[Opening Dataset excerpts section]

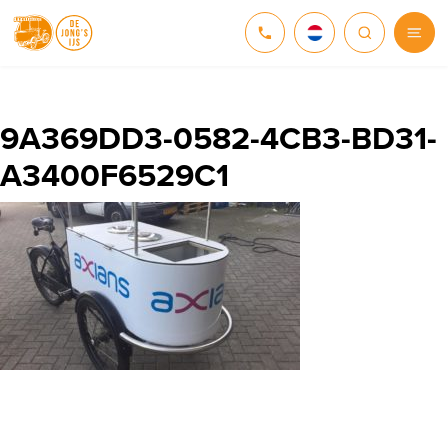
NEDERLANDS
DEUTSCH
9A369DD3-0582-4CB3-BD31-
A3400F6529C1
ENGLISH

[Closing Dataset excerpts section]
[Opening Dataset excerpts section]

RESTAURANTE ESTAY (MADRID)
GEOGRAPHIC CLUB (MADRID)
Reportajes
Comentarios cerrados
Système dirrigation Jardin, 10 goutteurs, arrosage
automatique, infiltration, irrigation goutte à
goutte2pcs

[Closing Dataset excerpts section]

Retrieve each line from the records above where the word "MADRID" occurs.

RESTAURANTE ESTAY (MADRID)
GEOGRAPHIC CLUB (MADRID)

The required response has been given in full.